Vincent Negret said he can still hardly believe he found a winemaking job in Minnesota. The political strife in his homeland of Colombia forced him to sell his family vineyard and pack his bags for the United States.

Negret, like many others from traditional winemaking regions, doubted the North Star State could make good wine. But at the University, grape breeding and wine research continue to foster a growing Minnesota wine industry.

“I believe that the varieties of grapes that can be grown in Minnesota provide new flavors and aromas not found anywhere else in the world,” Negret said.

In 1982, the Minnesota Legislature appropriated funds for grape research at the Chanhassen Horticulture Research Center. The wine research laboratory opened in 2000, and the research center hired an enologist – a scientist who studies wine and winemaking – last August.

The University is one of the few places in the country breeding grapes and the only one in the Midwest.

“The University of Minnesota obviously has the best equipped laboratory to do it,” said Mary Neils of Northern Vineyards. “If the University didn’t do it, I don’t know who would.”

The University has released two grape varieties since Peter Hemstad, research scientist and viticulturist, began breeding grapes – the Frontenac and the Edelweiss. He is currently in the process of releasing a third.

Hemstad’s goal is to make growing grapes and winemaking a more profitable industry. Many Minnesota vineyard owners have other jobs because the profit is so small.

Traditional winemaking grapes grow in a temperate climate and die during their first Minnesota winter. To preserve these plants, they must be removed from the trellis and buried each fall. The process is then reversed in the spring.

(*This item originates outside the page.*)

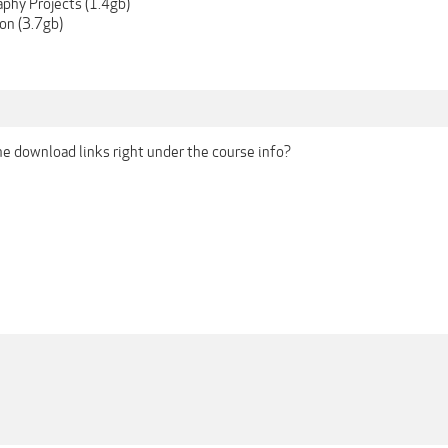
aphy Projects (1.4gb)
on (3.7gb)
the download links right under the course info?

Many farmers burn out because it is so labor intensive, Hemstad said.

Hemstad breeds wild Minnesota grapes with traditional winemaking grapes to produce a flavorful and aromatic fruit that can withstand cold winters and disease.

“It’s impossible to get everything perfect,” Hemstad said. “But if we get most of these things into one grape, it will give something to work with.”

Hemstad grows approximately 10,000 vines each year.

“We plant out thousands, and we only really need one good one out of thousands,” he said.

Anna Katharine Mansfield, University enologist and senior research fellow, has been pressing grapes since August to begin her first batches of wine.

“She will be analyzing ways we were never able to before,” Hemstad said.

She tests the acidity, pH levels, sugar levels and alcohol percentage of the wines as well as flavor, aroma and color.

In addition to researching wines in the laboratory, Mansfield will be working with the local wine industry through the University’s Extension Service.

The Minnesota wine industry began in the late 1960s with one winery. It has grown to 10, and 17 more licenses have been approved, Negret said.

More people will feel confident opening vineyards because it is backed by scientific research, he said.

“Tourism is one of the largest industries in Minnesota,” Hemstad said. “Wineries fit in perfectly with that.”

The growing wine industry draws tourists to Southern Minnesota to taste-test some of the rare wine flavors.

“I think people are becoming aware that Minnesota grows grapes and makes pretty darn good wine,” Neils said.